Debió de quedarse dormida, pues cuando Leslie dijo algo —¿cuánto tiempo había pasado?— se llevó un susto y dio un respingo. Él pronunció su nombre sin fuerza apenas. Fue a su lado y antes de darse cuenta de lo que estaba haciendo —¿estaba pensando todavía en Quirke?— había caído de rodillas junto al sofá y le había tomado una mano entre las suyas. Tenía los nudillos despellejados de una manera brutal, dos de las uñas rotas, con sangre. Estaba con los ojos abiertos y la miraba. Se lamió los labios secos e hinchados.

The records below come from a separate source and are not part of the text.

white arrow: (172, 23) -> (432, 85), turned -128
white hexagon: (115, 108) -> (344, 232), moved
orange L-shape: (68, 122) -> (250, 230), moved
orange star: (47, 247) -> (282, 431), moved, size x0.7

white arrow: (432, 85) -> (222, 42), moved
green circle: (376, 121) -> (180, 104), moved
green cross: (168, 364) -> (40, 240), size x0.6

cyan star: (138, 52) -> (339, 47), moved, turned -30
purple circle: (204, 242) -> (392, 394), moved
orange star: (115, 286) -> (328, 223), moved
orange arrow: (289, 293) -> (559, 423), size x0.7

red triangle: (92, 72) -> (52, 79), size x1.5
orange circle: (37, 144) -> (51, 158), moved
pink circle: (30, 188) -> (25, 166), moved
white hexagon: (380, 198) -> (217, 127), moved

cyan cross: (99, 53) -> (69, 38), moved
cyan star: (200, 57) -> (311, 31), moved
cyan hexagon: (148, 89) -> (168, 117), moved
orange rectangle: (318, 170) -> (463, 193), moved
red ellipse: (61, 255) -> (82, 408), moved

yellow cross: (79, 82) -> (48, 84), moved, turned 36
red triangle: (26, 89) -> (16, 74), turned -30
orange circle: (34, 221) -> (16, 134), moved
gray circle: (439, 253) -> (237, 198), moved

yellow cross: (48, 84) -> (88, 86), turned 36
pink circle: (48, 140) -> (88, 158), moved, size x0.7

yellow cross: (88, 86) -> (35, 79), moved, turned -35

—Escucha, Phoebe —le dijo—. Quiero que me hagas un favor —trató de incorporarse apoyándose en el cojín y se le descompuso la cara en un gesto de dolor—. Hay un hombre, un médico. Quiero que vayas a verle. Él te dará algo para mí, una medicina. La necesito.
—¿De quién se trata?
—Se llama Kreutz —se lo deletreó—. Tiene una consulta en Adelaide Road, enfrente del hospital. Hay una placa en la barandilla, a la entrada del jardín. Ahí está su nombre.
—¿Quieres que vaya ahora?
—Sí, ahora mismo.
—Pero si es… No sé, es de noche…
—Estará donde te digo. Vive allí mismo —le salió del pecho un estertor que a ella le costó unos momentos reconocer: había sido una risa—. No duerme mucho el Doctor. Puedes tomar un taxi. Dile que necesitas la medicina, que es para Leslie. Él sabrá qué hacer —con los dedos le apretó una de las manos—. ¿Lo harás? ¿Lo harás por mí? La medicina para Leslie, eso es todo lo que has de decirle. Dile que yo te lo he dicho, que es lo menos que puede hacer por mí, que me lo debe.

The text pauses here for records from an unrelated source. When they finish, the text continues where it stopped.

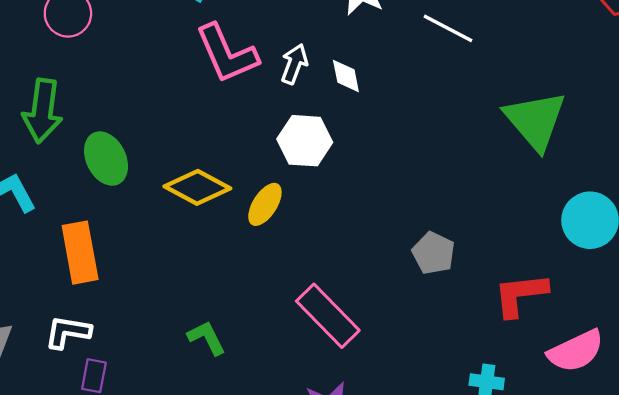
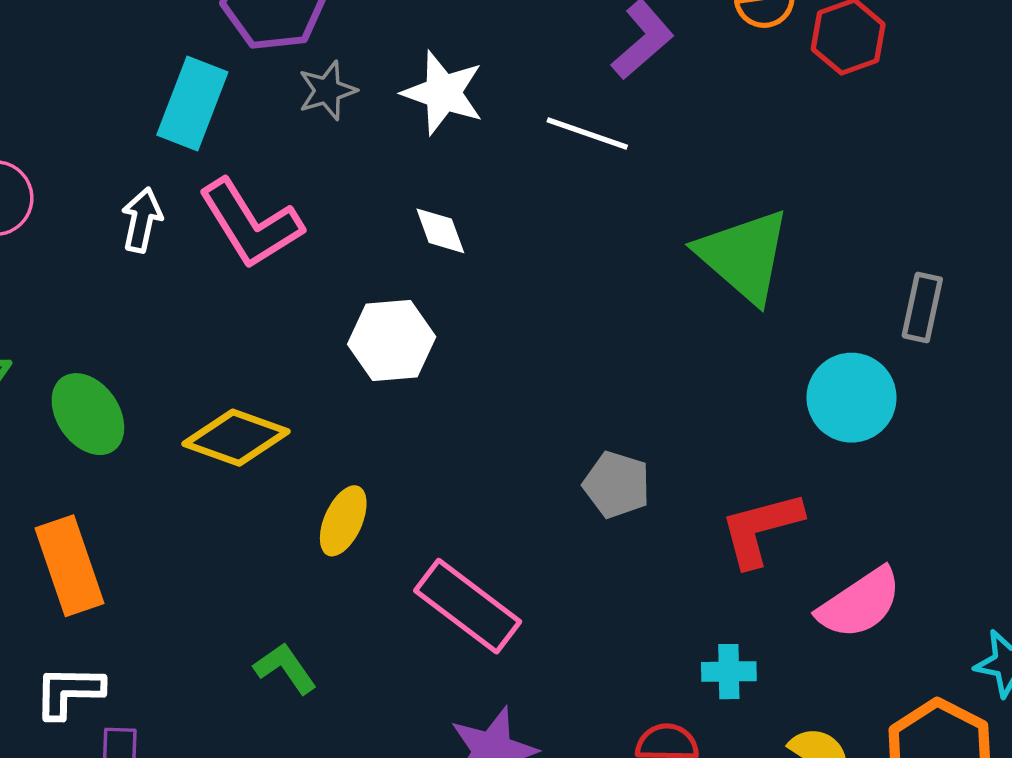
white arrow: (294, 64) -> (142, 220), moved
yellow ellipse: (265, 204) -> (343, 521), moved

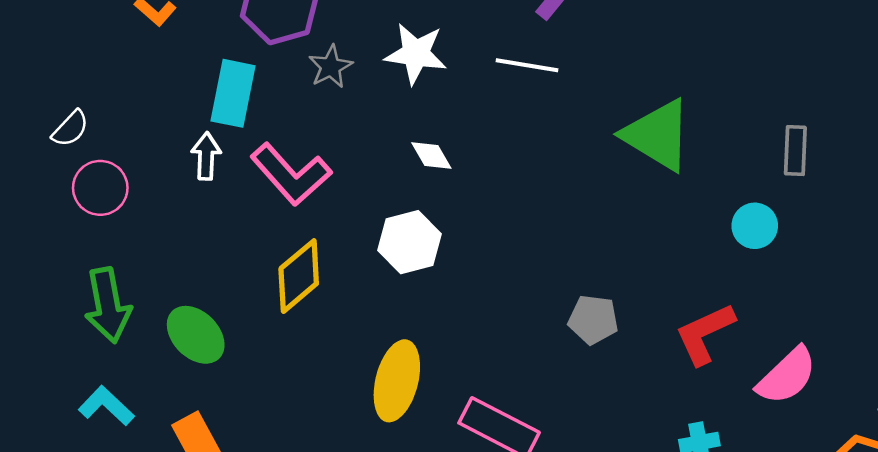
white arrow: (142, 220) -> (206, 156), moved
cyan circle: (852, 398) -> (755, 226), size x0.7
yellow diamond: (236, 438) -> (299, 276), moved, turned -50
yellow ellipse: (343, 521) -> (397, 381), size x1.5

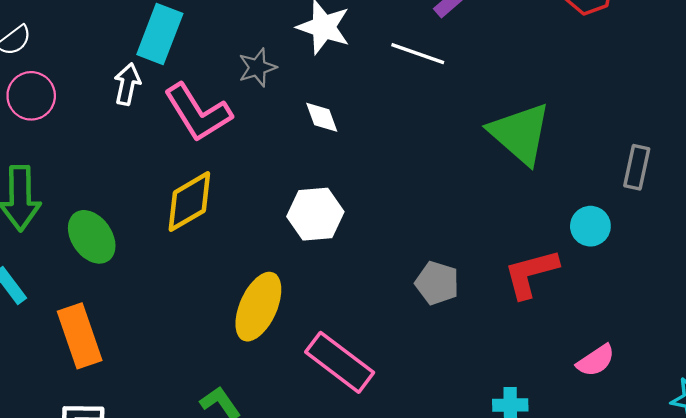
gray star: (331, 67) -> (257, 67), moved
white hexagon: (409, 242) -> (315, 214), moved
red L-shape: (705, 334) -> (531, 273), moved
pink semicircle: (787, 376) -> (596, 360), size x0.7

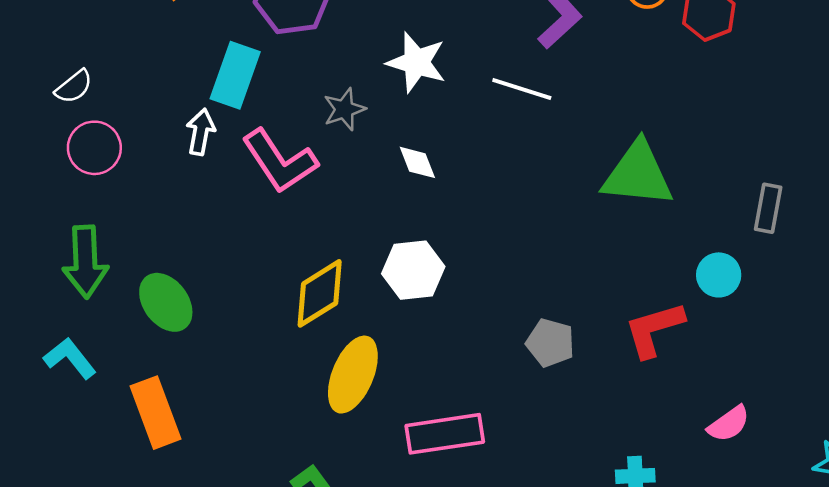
green triangle: (520, 133) -> (638, 174), turned -34
yellow diamond: (189, 202) -> (320, 293), moved
pink rectangle: (340, 362) -> (445, 434), turned -44

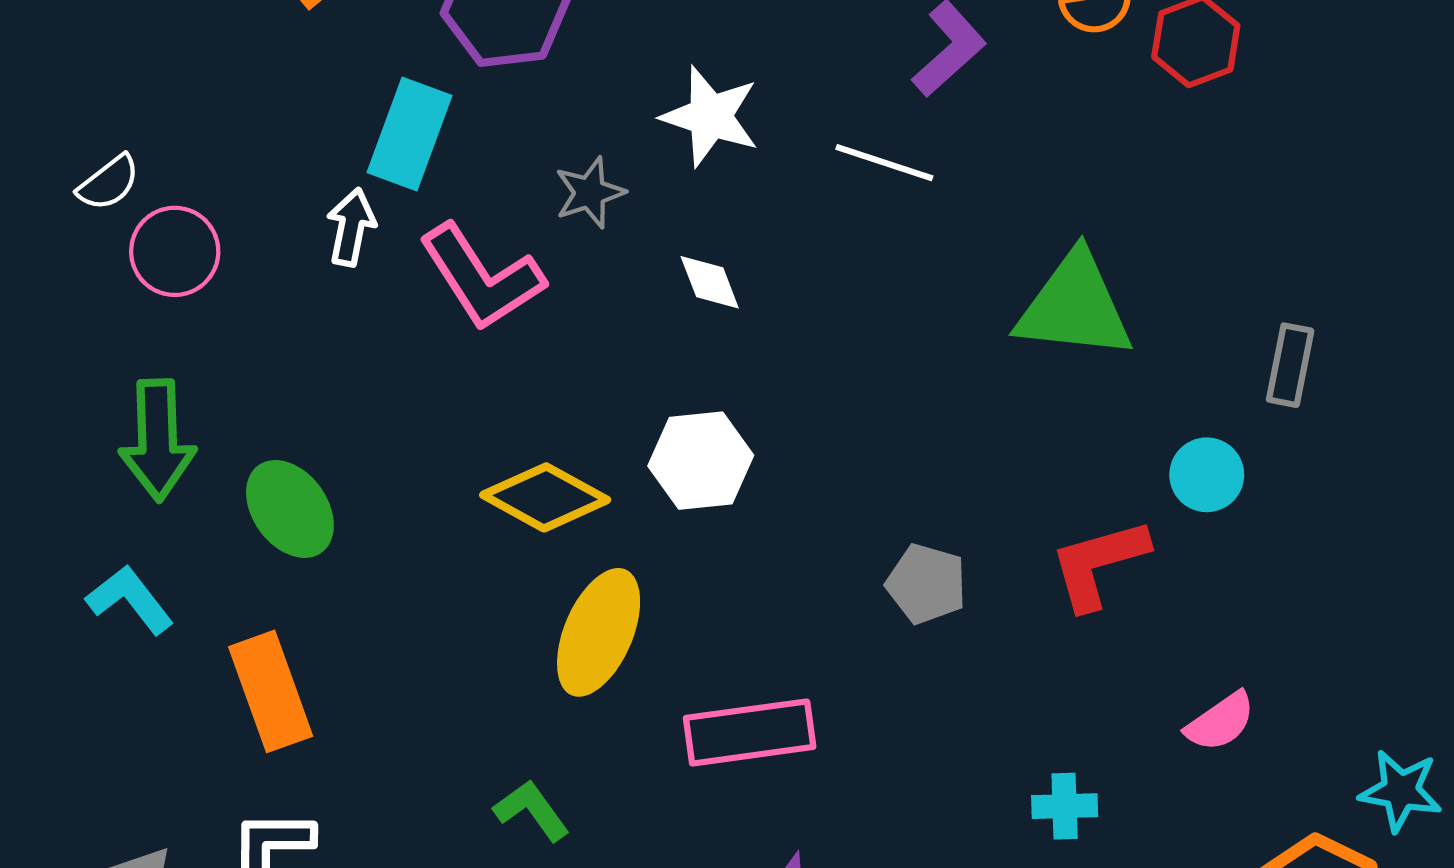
white semicircle: (74, 87) -> (109, 183), moved
yellow diamond: (320, 293) -> (545, 497), turned 60

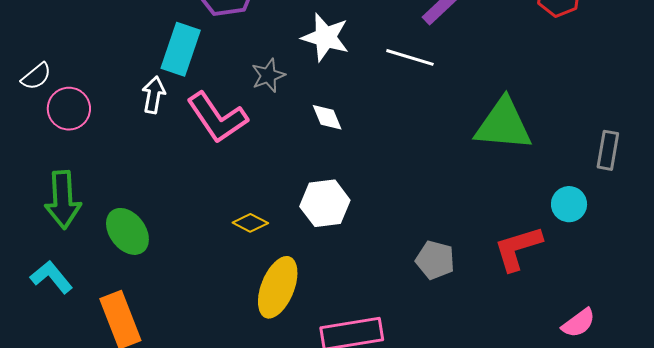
yellow diamond: (545, 497) -> (250, 223), size x0.6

Desde el otro rincón del sofá, el osito de peluche tuerto los miró con un ojo vítreo e indignado.
Del otro lado del Green, en su piso de Mount Street, también Quirke había despertado en medio del sueño. Se encontraba en la oscuridad del cuarto de estar, en calzoncillos, descalzo, con el teléfono pegado a la oreja, mirando sin ver. No se había tomado la molestia de encender una luz. La farola de abajo proyectaba una imagen fantasmagórica hacia lo alto de la sala, en la mitad superior de la pared y en la mitad del techo, una forma demente, quebrada, vertiginosa.

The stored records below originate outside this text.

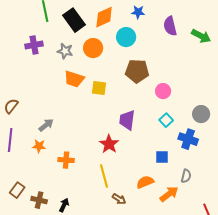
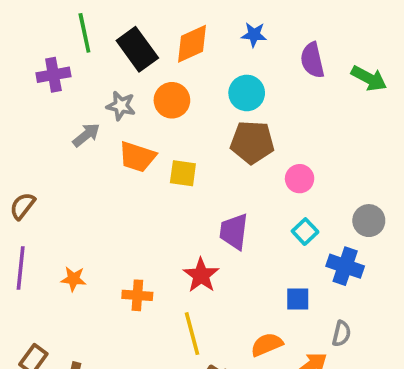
cyan circle: (126, 37) -> (247, 93), moved
purple cross: (34, 45) -> (53, 75), moved
gray arrow: (46, 125) -> (86, 135), moved
orange cross: (66, 160) -> (137, 295), moved

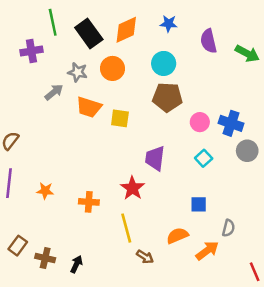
blue cross: (345, 266) -> (231, 123), moved

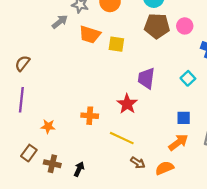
pink circle: (200, 122) -> (185, 26), moved
orange star: (45, 191) -> (48, 126), moved
yellow line: (126, 228) -> (122, 138), turned -50
orange semicircle: (177, 236) -> (164, 168), moved
orange arrow: (207, 251) -> (178, 142), moved

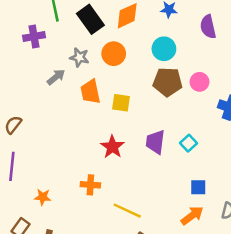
orange trapezoid: (90, 35) -> (90, 92), turned 60
cyan square: (188, 78) -> (188, 143), moved
red star: (127, 104) -> (112, 147), moved

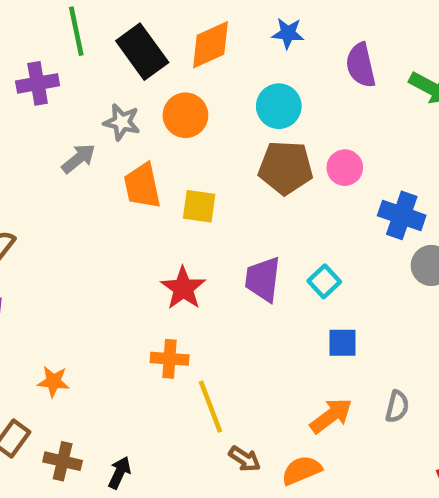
orange cross: (90, 185) -> (170, 359), moved
blue square: (198, 187) -> (343, 343), moved
yellow line: (127, 211) -> (211, 407), turned 44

—Es el Juez —dijo Mal, su voz a lo lejos, al otro lado del hilo, con evidente agotamiento—. Ha muerto.
Y de ese modo, en el cruce de Harcourt Street con Adelaide Road, los dos taxis, el de Quirke y el de Phoebe, se cruzaron cada uno en dirección distinta, aunque ninguno de los dos llegó a ver al otro, perdidos ambos en sus propios y trastornados pensamientos.